EXAMPLES OF EV RANGES - For most users, 100 miles range would allow the shopping run and visits to the folks and friends, without too much of a panic about range limitation. As soon as this range is exceeded, these cars become useless in terms of replacing petrol and diesel cars. What is needed is an infrastructure that replaces the convenience of fossil fuel servicing with the advantages of zero emissions and renewable energy, to create a truly sustainable society in United Nations' terms: SDG 7, 11 and 13.
Chevrolet Corvette/Cadillac XLR
Buick Enclave/Chevrolet Traverse/GMC Acadia/Saturn Outlook
Hyundai Entourage/Kia Sedona
Chrysler Town & Country/Dodge Grand Caravan
By working together to establish an energy supply infrastructure, manufacturers might then concentrate their efforts on styling, without having to worry that their machines will not be able to share in the new green revolution on terms that are fair.

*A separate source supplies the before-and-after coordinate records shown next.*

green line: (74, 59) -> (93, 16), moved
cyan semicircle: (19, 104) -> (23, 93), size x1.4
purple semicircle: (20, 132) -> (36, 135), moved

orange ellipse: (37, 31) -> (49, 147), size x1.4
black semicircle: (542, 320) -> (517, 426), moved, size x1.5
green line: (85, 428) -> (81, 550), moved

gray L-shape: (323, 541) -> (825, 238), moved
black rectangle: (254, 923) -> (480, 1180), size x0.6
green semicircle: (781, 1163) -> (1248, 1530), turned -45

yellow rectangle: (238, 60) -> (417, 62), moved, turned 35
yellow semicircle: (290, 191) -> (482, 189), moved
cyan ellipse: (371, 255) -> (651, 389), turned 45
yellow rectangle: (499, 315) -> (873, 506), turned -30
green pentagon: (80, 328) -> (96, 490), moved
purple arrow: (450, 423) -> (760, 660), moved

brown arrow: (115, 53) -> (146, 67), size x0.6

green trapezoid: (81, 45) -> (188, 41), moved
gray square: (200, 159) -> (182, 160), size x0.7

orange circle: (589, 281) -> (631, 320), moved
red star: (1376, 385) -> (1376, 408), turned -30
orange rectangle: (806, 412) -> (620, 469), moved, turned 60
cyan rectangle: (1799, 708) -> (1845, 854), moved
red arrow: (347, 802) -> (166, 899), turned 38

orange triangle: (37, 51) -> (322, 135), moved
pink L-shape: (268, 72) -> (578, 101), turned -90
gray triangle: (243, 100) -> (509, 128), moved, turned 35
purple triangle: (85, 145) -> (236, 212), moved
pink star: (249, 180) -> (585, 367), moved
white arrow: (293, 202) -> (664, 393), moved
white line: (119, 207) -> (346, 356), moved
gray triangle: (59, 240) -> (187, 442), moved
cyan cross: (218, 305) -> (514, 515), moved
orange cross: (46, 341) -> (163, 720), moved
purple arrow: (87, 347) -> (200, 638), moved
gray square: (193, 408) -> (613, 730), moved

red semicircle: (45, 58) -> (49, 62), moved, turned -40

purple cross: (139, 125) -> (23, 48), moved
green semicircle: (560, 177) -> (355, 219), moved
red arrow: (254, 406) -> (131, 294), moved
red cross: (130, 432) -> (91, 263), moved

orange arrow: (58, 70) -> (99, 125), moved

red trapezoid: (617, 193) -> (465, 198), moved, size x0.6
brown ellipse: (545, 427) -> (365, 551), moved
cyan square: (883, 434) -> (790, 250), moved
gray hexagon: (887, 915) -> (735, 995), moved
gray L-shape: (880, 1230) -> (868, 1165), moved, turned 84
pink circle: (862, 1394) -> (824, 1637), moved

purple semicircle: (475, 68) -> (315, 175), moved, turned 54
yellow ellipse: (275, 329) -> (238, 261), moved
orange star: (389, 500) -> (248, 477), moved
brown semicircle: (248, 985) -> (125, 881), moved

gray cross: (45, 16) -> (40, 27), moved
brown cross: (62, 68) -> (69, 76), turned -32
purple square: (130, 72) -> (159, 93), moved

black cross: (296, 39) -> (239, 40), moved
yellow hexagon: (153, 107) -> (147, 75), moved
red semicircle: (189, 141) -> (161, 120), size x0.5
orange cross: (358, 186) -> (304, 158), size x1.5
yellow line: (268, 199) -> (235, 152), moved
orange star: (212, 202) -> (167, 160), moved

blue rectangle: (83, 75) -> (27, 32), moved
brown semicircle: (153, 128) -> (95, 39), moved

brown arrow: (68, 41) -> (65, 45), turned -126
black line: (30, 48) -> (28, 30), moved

We'd also prefer to see customers reaping the benefits of clean motoring, economically, without having to limit themselves to fast charge, that tends to shorten the life of batteries and places extra loads on the National Grid of their country.
BETTER ALL ROUND
As with power tools, customers might not have to pay for the mistakes of manufacturers in getting it wrong, as they also seek assurances for where they put their hard earned income.
TESLA S CARTRIDGE EXCHANGE - This concept is not a million miles away from SMARTNET, except that the underground method makes it expensive and complicated. This is a variation of the Better Place system. The point here is that with a bit of tweaking, FASTCHARGE can be made to work in practical terms.
1900 - Cartridges as an energy transfer medium were first used by Professor Porsche in the early 1900s. He then increased range with petrol dynamo and gave up when petrol cars got electric starter motors.
1990 - Buses with cartridge exchange were used at Kobe, Japan, in the 1990s.
2009 - The next serious attempt to perfect the concept came with Shai Agassi's 'Better Place' system, using service stations in Denmark and Israel, but only for batteries as the energy storage medium. The service stations were expensive and the loading mechanism complicated, but were still planned for California, but the company folded in 2013.
2013 - Elon Musk came next with a Tesla S production vehicle modified to swap cartridges. Once again the underground (or above ground stage) required expensive installations, and this system was only for battery cartridges. Tesla is now concentrating on rapid charge stations.
The proposed SmartNet system aims to resolve the issues identified from the Better Place and Tesla systems, by incorporating fuel cells in standard cartridges as future proofing and reducing the buy in cost with networked flat pack service stations that any utility, supermarket or energy company might operate.
BETTER PLACE - Better, it might have been, but future proofed enough for a developing market, it was not. This early battery cartridge exchange station from Better Place, was a stepping stone in the evolution of the electric vehicle. We should not undervalue the efforts of those brave engineers who took a chance and failed. Because with each failure we know to look elsewhere for a solution. The epitome of perseverance in the face of adversity is Thomas Edison, when developing the incandescent light bulb.